Keyset pagination: building stable, scalable list APIs
Why OFFSET-based pagination breaks at scale and how cursor (keyset) pagination uses indexed columns for predictable latency, with SQL patterns and API design.
Your admin UI loads page 47 of a sortable orders table. The product manager asks for infinite scroll on the public activity feed. A mobile client requests the next chunk of notifications after a reconnect. In each case, the naive answer—LIMIT with OFFSET—works in development and collapses in production: page loads get slower as users go deeper, rows appear twice or vanish when the underlying data changes between requests, and the database scans and discards rows you never return.
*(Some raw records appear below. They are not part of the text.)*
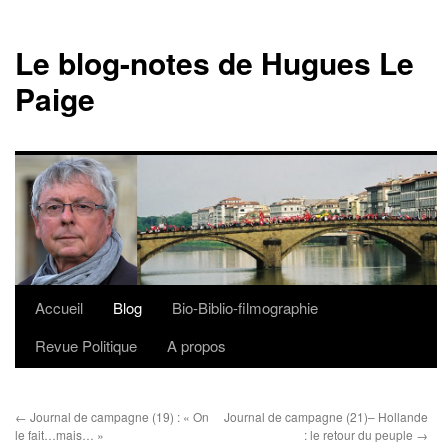
Le blog-notes de Hugues Le
Paige
Accueil
Blog
Bio-Biblio-filmographie
Aller
Revue Politique
A propos
au
contenu
←
Journal de campagne (19) : « On
Journal de campagne (21)– Hollande
le fait…mais… »
: le retour du peuple
→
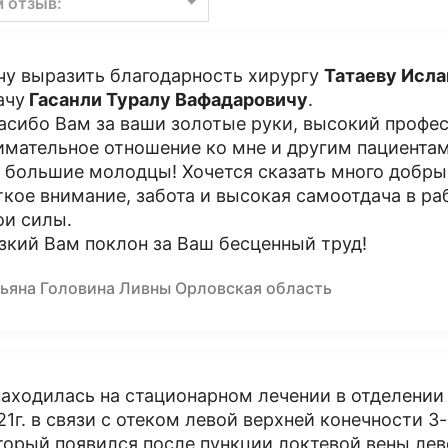
м отзыв:
чу выразить благодарность хирургу
Татаеву Исл
ачу
Гасанли Туралу Вафадаровичу
.
асибо Вам за ваши золотые руки, высокий профес
имательное отношение ко мне и другим пациентам
 большие молодцы! Хочется сказать много добрых
ткое внимание, забота и высокая самоотдача в раб
ои силы.
зкий Вам поклон за Ваш бесценный труд!
тьяна Головина Ливны Орловская область
находилась на стационарном лечении в отделени
21г. в связи с отеком левой верхней конечности 3
торый появился после пункции локтевой вены лев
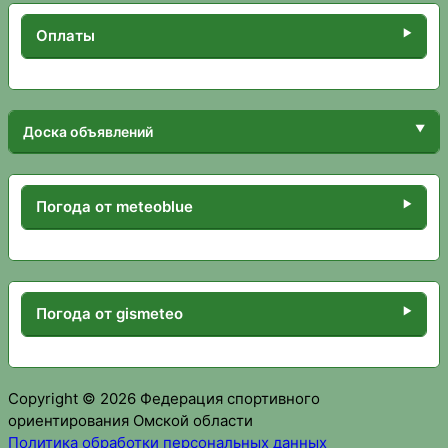
Оплаты
Доска объявлений
Погода от meteoblue
Погода от gismeteo
Copyright © 2026 Федерация спортивного
ориентирования Омской области
Политика обработки персональных данных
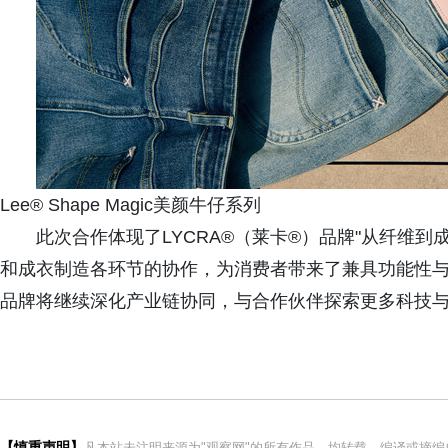
Lee® Shape Magic美颜牛仔系列
此次合作体现了LYCRA®（莱卡®）品牌"从纤维
和成衣制造各环节的协作，为消费者带来了兼具功能性与时
品牌将继续深化产业链协同，与合作伙伴探索更多科技
【慎重声明】
凡本站未注明来源为"观察网"的所有作品，均转载、编译或摘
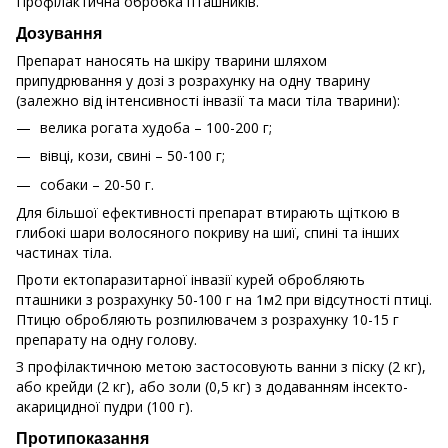
Профілактична обробка пташників.
Дозування
Препарат наносять на шкіру тварини шляхом
припудрювання у дозі з розрахунку на одну тварину
(залежно від інтенсивності інвазії та маси тіла тварини):
велика рогата худоба – 100-200 г;
вівці, кози, свині – 50-100 г;
собаки – 20-50 г.
Для більшої ефективності препарат втирають щіткою в
глибокі шари волосяного покриву на шиї, спині та інших
частинах тіла.
Проти ектопаразитарної інвазії курей обробляють
пташники з розрахунку 50-100 г на 1м2 при відсутності птиці.
Птицю обробляють розпилювачем з розрахунку 10-15 г
препарату на одну голову.
З профілактичною метою застосовують ванни з піску (2 кг),
або крейди (2 кг), або золи (0,5 кг) з додаванням інсекто-
акарицидної пудри (100 г).
Протипоказання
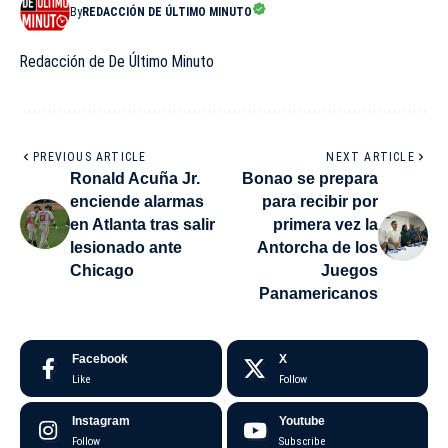
By
REDACCIÓN DE ÚLTIMO MINUTO
Redacción de De Último Minuto
PREVIOUS ARTICLE
NEXT ARTICLE
Ronald Acuña Jr.
Bonao se prepara
enciende alarmas
para recibir por
en Atlanta tras salir
primera vez la
lesionado ante
Antorcha de los
Chicago
Juegos
Panamericanos
Facebook
X
Like
Follow
Instagram
Youtube
Follow
Subscribe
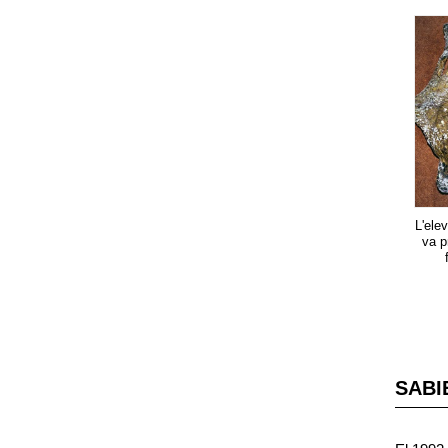
L'ele
va p
SABI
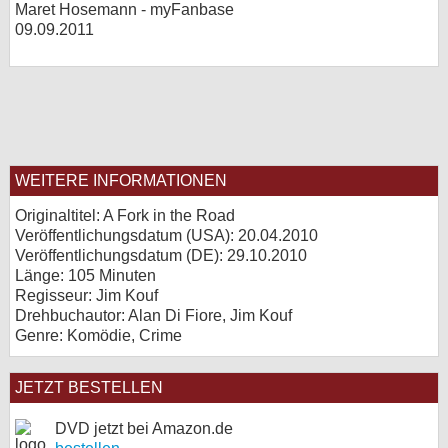
Maret Hosemann - myFanbase
09.09.2011
WEITERE INFORMATIONEN
Originaltitel: A Fork in the Road
Veröffentlichungsdatum (USA): 20.04.2010
Veröffentlichungsdatum (
DE
): 29.10.2010
Länge: 105 Minuten
Regisseur: Jim Kouf
Drehbuchautor: Alan Di Fiore, Jim Kouf
Genre: Komödie, Crime
JETZT BESTELLEN
DVD jetzt bei Amazon.de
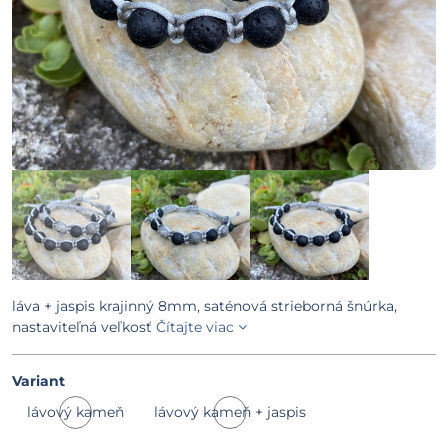
láva + jaspis krajinný 8mm, saténová strieborná šnúrka,
nastaviteľná veľkosť
Čítajte viac
Variant
lávový kameň
lávový kameň + jaspis
Skladom
Skladom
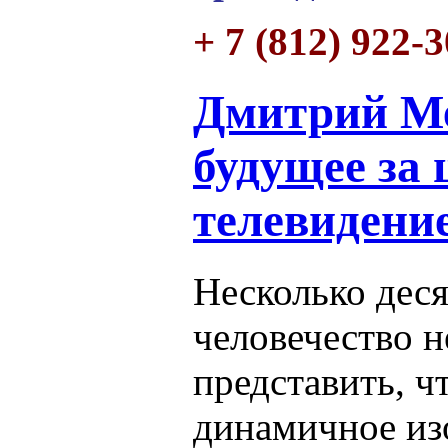
+ 7 (812) 922-
Дмитрий Ме
будущее за
телевидени
Несколько деся
человечество н
представить, ч
динамичное из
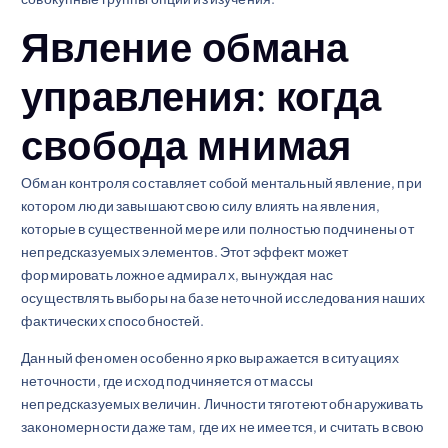
Явление обмана
управления: когда
свобода мнимая
Обман контроля составляет собой ментальный явление, при
котором люди завышают свою силу влиять на явления,
которые в существенной мере или полностью подчинены от
непредсказуемых элементов. Этот эффект может
формировать ложное адмирал х, вынуждая нас
осуществлять выборы на базе неточной исследования наших
фактических способностей.
Данный феномен особенно ярко выражается в ситуациях
неточности, где исход подчиняется от массы
непредсказуемых величин. Личности тяготеют обнаруживать
закономерности даже там, где их не имеется, и считать в свою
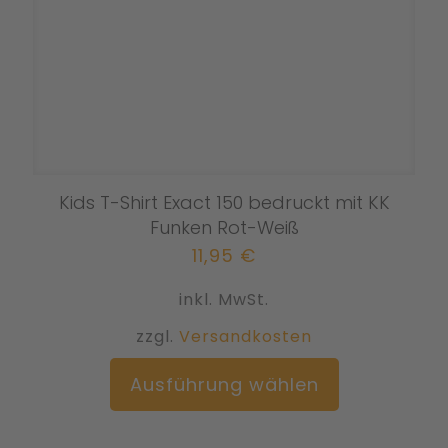
gewählt
werden
Kids T-Shirt Exact 150 bedruckt mit KK
Funken Rot-Weiß
11,95
€
inkl. MwSt.
zzgl.
Versandkosten
Dieses
Ausführung wählen
Produkt
weist
mehrere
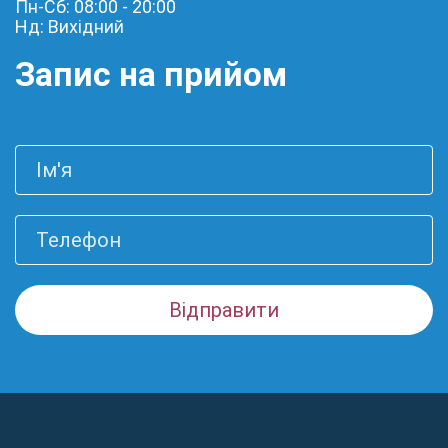
Пн-Сб: 08:00 - 20:00
Нд: Вихідний
Запис на прийом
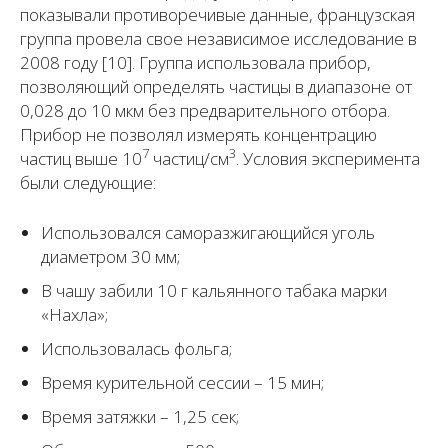
показывали противоречивые данные, французская
группа провела свое независимое исследование в
2008 году [10]. Группа использовала прибор,
позволяющий определять частицы в диапазоне от
0,028 до 10 мкм без предварительного отбора.
Прибор не позволял измерять концентрацию
7
3
частиц выше 10
частиц/см
. Условия эксперимента
были следующие:
Использовался саморазжигающийся уголь
диаметром 30 мм;
В чашу забили 10 г кальянного табака марки
«Нахла»;
Использовалась фольга;
Время курительной сессии – 15 мин;
Время затяжки – 1,25 сек;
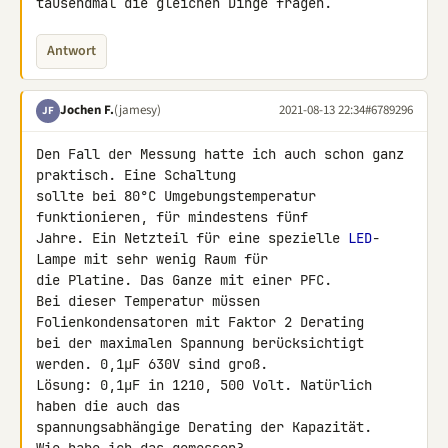
tausendmal die gleichen Dinge fragen.
Antwort
Jochen F.
(jamesy)
2021-08-13 22:34
#6789296
JF
Den Fall der Messung hatte ich auch schon ganz 
praktisch. Eine Schaltung 

sollte bei 80°C Umgebungstemperatur 
funktionieren, für mindestens fünf 

Jahre. Ein Netzteil für eine spezielle 
LED
-
Lampe mit sehr wenig Raum für 

die Platine. Das Ganze mit einer PFC.

Bei dieser Temperatur müssen 
Folienkondensatoren mit Faktor 2 Derating 

bei der maximalen Spannung berücksichtigt 
werden. 0,1µF 630V sind groß. 

Lösung: 0,1µF in 1210, 500 Volt. Natürlich 
haben die auch das 

spannungsabhängige Derating der Kapazität.

Wie habe ich das gemessen?
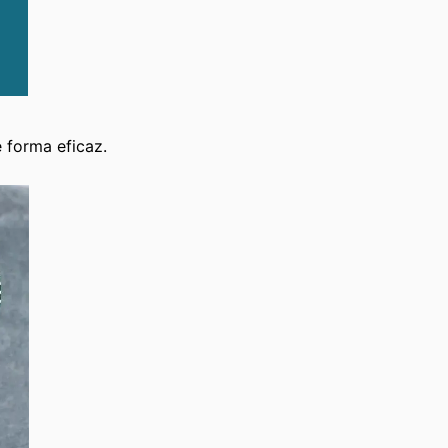
e forma eficaz.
Keyset pagination (also called seek or cursor-based pagination) fixes this by naming a position in the result set with the values that define ordering, not with a row offset. Teams building production-ready list APIs and feeds lean on this pattern whenever lists are large, concurrent writes are common, or latency must stay flat. This article walks through the failure modes of offset pagination, the mechanics of keyset queries, trade-offs, and a concrete API and SQL shape you can adapt.
Why OFFSET pagination degrades
Cost grows with depth
ORDER BY created_at DESC OFFSET 100000 LIMIT 20 tells the database to sort, skip one hundred thousand rows, then return twenty. On many engines, the skip is not free: the planner may still walk past those rows. As OFFSET grows, work grows. Users on “later” pages pay more than users on the first page for the same twenty rows.
Unstable snapshots
Between request A (OFFSET 20) and request B (OFFSET 40), a new row can insert at the top of the ordering. Every row shifts down by one index. The client never saw the row that “fell off” page 1 onto page 2; a row can be skipped entirely across page boundaries. Deletes cause the opposite. For live feeds and ops dashboards, that inconsistency is hard to explain away.
Misleading totals
COUNT(*) for “Page 3 of 12,482” is expensive on big tables and often wrong under concurrent writes anyway. Offset-based UX encourages total counts; keyset-based APIs more naturally expose “next page exists” without scanning the table.
Keyset pagination: anchor on indexed columns
Instead of “give me rows 80–99,” the client says: “give me the next rows after this anchor,” where the anchor is the last row the client already saw, expressed in the same columns as ORDER BY.
Example: order by (created_at DESC, id DESC) (tie-breaker id avoids ambiguity when timestamps collide). The first request returns twenty rows. The client stores the last row’s (created_at, id). The next request asks for rows strictly before that pair in sort order—using a compound condition, not OFFSET.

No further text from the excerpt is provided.